Sherry Chandler » 2006 » July » 09
In her recent post, “Who’s a Poet Anyhow?”, Helen Losse quotes a warning from Philip Levine “not [to] compete with the movies. The poet is limited to words. [The poet] should not try to tell too much.” Helen observes that:
Poets have no monopoly on the presentation of accurate and complete detail (although certainly one may be the only eye-witness to a given event) nor to the response of the reader (viewer) that follows the presentation. In an age where disclosure is trendy, modern technology has created a nightmare for the self. Nothing is private. The video camera events records events with startling completeness and lack of regard for privacy, and viewers express strong opinions toward the material and analysis that they see.
What, then, is the poet’s obligation? Helen suggests that the poet should be interested not so much in facts as in using close observation to tap into the universal, to “perceive deeply.”

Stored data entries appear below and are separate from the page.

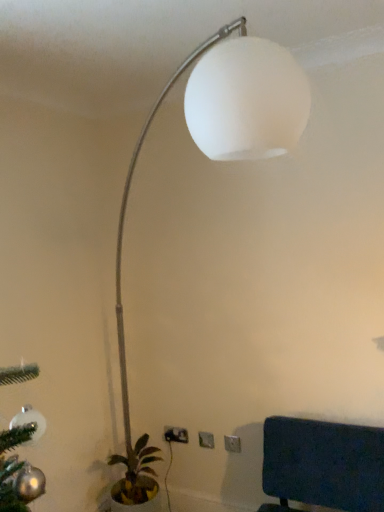 Question: From their relative heights in the image, would you say white matte lamp at upper center is taller or shorter than white plastic electric outlet at lower center, which is counted as the 1th electric outlet, starting from the front?

Choices:
 (A) short
 (B) tall

Answer: (B)

Question: Considering the relative positions of white matte lamp at upper center and white plastic electric outlet at lower center, which is counted as the 1th electric outlet, starting from the front, in the image provided, is white matte lamp at upper center to the left or to the right of white plastic electric outlet at lower center, which is counted as the 1th electric outlet, starting from the front,?

Choices:
 (A) right
 (B) left

Answer: (B)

How often do we begin to record our perceptions before we have fully comprehended the situation at hand: before we have envisioned the universal in the specific? Poets are often impatient (although not uniquely so), foolishly fearing the lost of precious detail. Thus, we often begin to write too soon. Detail, especially the wrong detail, does not immortalize either the poem or the poet.. Will one more fact (or just the right word) make the reader understand? Understand what? Will the reader understand what the poet has failed to know because he/she is not willing to experience the deep?
People are often afraid of the deep for it is a dangerous place where we cannot be sure that we will like what we see, especially those things that involve our own character weaknesses.
…hours of revision cannot replace vision.
I find myself as chary as was George H. W. Bush of “the vision thing.” My deeps are nothing special. I am neither depraved nor saintly. I am ordinary. Maybe that’s scary enough.
The concept that poets have special knowledge (wisdom) of what it is to be human is what kept me from writing for many years. Because I know one day that I don’t know anything. And the next day, I’m on my pulpit, dealing in Truth with a big T. In short, I am a foolish, ordinary person (just like G.H.W.B., more’s the pity).
Nor can I agree with Helen’s definition of craft:
Craft is enough if one merely wants the title: published poet. The accurate recording of somewhat unique, but understandable details written in accepted modern poetic forms will allow one to get by in an age of mediocrity.
I agree with this statement but don’t consider it a definition of craft. Craft is more than mere accuracy. It is like meditation, it is the discipline that takes you out of the ordinary into that space that is like prayer. Craft is the tool that takes me out of the narrative of my life and lets me see. For me, craft is what it is all about.
My husband carves fine wooden vessels in sculptural shapes. He is apt to say that he does not impose the shape on the wood but finds the shape in the wood. That is his craft in wood. It is the same craft that I try to practice in words.
But I think these are all mere questions of semantics, of personal vocabulary and definition. I think Helen and I agree that a poet is one who tries to see beyond the mere accurate recording of personal events:
A poet dares not begin with mere description and certainly not with analysis. First, a poet must go where he/she has not yet gone.